Les autres infrastructures suivirent rapidement. Il s’agit entre autres du lotissement de la ville avec l’attribution des premiers permis d’occuper, de la création d’un poste télégraphique et téléphonique, d’un service postal (en 1952) desservi par du courrier régulier dont la distribution était assurée par un véhicule qu’il avait mis gracieusement à la disposition de l’administration, d’un marché équipé de cantines en 1954, et d’une gendarmerie implantée sur sa demande pour assurer la sécurité des habitants ainsi que d’un centre vétérinaire.
Il entreprit à partir de mai 1966, l’édification de la grande mosquée de Darou Mouhty qui aura coûté au moment de sa première inauguration plus d’un milliard Fcfa entièrement financé par la communauté mouride. Sot l’équivalant de plusieurs milliards de francs actuels.
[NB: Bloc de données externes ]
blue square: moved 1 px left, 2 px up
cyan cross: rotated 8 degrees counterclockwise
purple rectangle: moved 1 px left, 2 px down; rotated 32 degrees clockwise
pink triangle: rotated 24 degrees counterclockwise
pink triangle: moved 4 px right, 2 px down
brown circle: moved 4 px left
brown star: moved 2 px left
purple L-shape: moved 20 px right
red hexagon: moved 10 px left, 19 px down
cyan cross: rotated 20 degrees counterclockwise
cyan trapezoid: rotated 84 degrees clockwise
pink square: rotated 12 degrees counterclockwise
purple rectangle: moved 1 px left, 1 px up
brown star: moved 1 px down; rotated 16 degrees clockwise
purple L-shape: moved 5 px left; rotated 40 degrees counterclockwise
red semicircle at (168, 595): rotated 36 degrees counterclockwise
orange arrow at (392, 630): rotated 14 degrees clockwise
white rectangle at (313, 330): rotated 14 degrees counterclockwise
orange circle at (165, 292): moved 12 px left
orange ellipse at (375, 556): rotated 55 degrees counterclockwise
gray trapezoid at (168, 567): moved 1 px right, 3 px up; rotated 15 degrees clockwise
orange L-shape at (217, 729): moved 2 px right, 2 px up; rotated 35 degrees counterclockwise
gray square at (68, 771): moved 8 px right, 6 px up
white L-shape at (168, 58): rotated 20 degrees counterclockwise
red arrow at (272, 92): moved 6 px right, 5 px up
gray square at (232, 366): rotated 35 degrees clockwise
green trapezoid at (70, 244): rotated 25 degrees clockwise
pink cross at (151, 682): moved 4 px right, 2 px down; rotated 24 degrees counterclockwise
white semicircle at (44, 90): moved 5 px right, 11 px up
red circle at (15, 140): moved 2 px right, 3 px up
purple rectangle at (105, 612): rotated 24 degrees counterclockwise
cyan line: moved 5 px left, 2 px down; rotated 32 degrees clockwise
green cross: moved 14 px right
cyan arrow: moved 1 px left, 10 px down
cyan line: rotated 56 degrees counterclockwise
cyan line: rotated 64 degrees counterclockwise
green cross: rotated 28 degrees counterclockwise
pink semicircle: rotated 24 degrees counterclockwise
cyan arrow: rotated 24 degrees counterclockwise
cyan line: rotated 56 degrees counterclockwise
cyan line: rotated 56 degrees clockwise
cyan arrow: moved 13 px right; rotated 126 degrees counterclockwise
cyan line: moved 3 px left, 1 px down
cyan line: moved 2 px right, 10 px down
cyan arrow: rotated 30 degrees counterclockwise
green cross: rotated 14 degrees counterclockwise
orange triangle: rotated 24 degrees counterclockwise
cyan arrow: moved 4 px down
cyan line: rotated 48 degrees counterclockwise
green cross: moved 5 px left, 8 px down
Sa contribution dans le domaine de l’éducation aura été déterminante avec l’implantation de « Daraas » réputés pour la qualité de leur enseignement et la philosophie de travail inculquée aux disciples qui les ont fréquentés. On peut citer comme exemples : « Madina » et « Yabal » (dirigés par Serigne Moustapha Absatou Diakhaté Mbacké), « Karatièle » (confié à son fils Serigne Bassirou Astou Lô), « Darou-Rahmane » en 1944 (fief de Serigne Fallou Astou Dieye Mbacke), « Sarsara » (village rendu célèbre par Serigne Kosso Astou Lô), « Ndiarème Yabal »(village de Serigne Kosso Ganar ).
Mieux que toutes ces réalisations matérielles, Serigne Modou Awa Balla a su se mettre au service de la communauté avec altruisme. Il a toujours vécu dans la simplicité la plus totale avec un attachement profond aux valeurs originelles du mouridisme fondées sur la diptyque amour du travail et soumission profonde à Dieu. Et c’est sa synthèse réussie des dimensionnements temporelle et spirituelle de l’homme qui fait de lui un des plus dignes héritiers spirituels de Cheikh Ahmadou Bamba.
Ceci justifie largement le fait que son œuvre mérite d’être présentée aux générations actuelles pour qu’il s’en inspire afin de se demander « ce qu’elles peuvent faire pour leur pays et non ce que leur pays peut faire pour elles ».